Alterações ao plano de tratamento inicial podem acontecer como consequência dos resultados destes novos exames de diagnóstico ou das avaliações clínicas feitas pelo médico assistente, fazendo do estadiamento um processo dinâmico que se refletirá em ajustes, tendo sempre em mente uma terapêutica ajustada a si.
Toda esta panóplia de informação tem como função conhecê-la, a si e à sua doença de modo a que tenha o tratamento definido pela melhor ciência disponível numa lógica de personalização.
Se tem dúvidas relativamente a algum aspecto do seu estadiamento ou tratamento fale com o seu médico.
Para mais informações consulte https://www.nccn.org

Cancro de Mama Invasivo
Informações publicadas pela National Cancer Comprehensive Network (NCCN) sobre o cancro de mama invasivo. Informações em Inglês

Cancro de Mama Metastático
Informações publicadas pela National Cancer Comprehensive Network (NCCN) sobre o cancro de mama metastático. Informações em Inglês
2 respostas
Eu fiz radioterapia em Dezembro 2019 após cirurgia que consistiu em tumorctomia e reconstrução com simetrização. Agora, passados 6 meses, a prótese da mama afectada está fora do lugar e a cápsula que o organismo criou à sua volta está dura! Que soluções há para esta situação?
Cara Paula,
Antes de mais lamento que esteja a passar por essa situação. Uma vez que não sou médico, não posso (nem tenho competência para o fazer) dar-lhe uma opinião acerca deste assunto. Posso, no entanto, dizer-lhe que a contratura da cápsula é uma das potenciais complicações da radioterapia. No entanto, se é esse o seu caso, se se trata de alguma complicação cirúrgica ou uma complicação que advém das duas técnicas, só o médico cirurgião ou eventualmente o radioncologista lhe poderá dizer, bem como quais as vias terapêuticas a seguir.

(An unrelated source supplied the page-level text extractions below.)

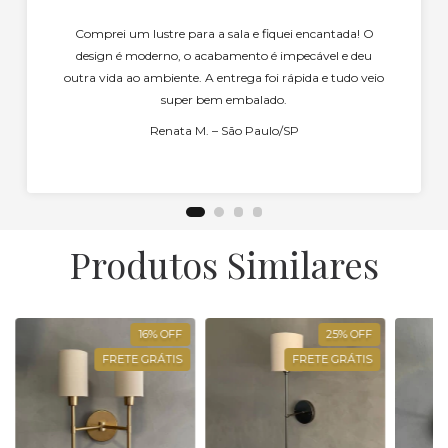
Comprei um lustre para a sala e fiquei encantada! O
design é moderno, o acabamento é impecável e deu
outra vida ao ambiente. A entrega foi rápida e tudo veio
super bem embalado.
Renata M. – São Paulo/SP
Produtos Similares
16
%
OFF
25
%
OFF
FRETE GRÁTIS
FRETE GRÁTIS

Enquanto radioterapeuta e visto que é neste momento uma preocupação para si, aconselho-a a consultar um dos médicos especialistas responsáveis pelas terapêuticas que efectuou, pois eles, estando em posse de todos os seus elementos clínicos, são quem melhor a poderá aconselhar sobre os procedimentos adequados.
Visto que estamos em altura de pandemia, aconselho-a a contactar telefonicamente um (ou os dois) médicos que a seguiram para poderem entre vós adoptar o procedimento que acharem mais correcto. Caso não chegue ao contacto procure o seu médico de família pois ele poderá encaminhá-la para uma consulta de especialidade, assim veja necessidade.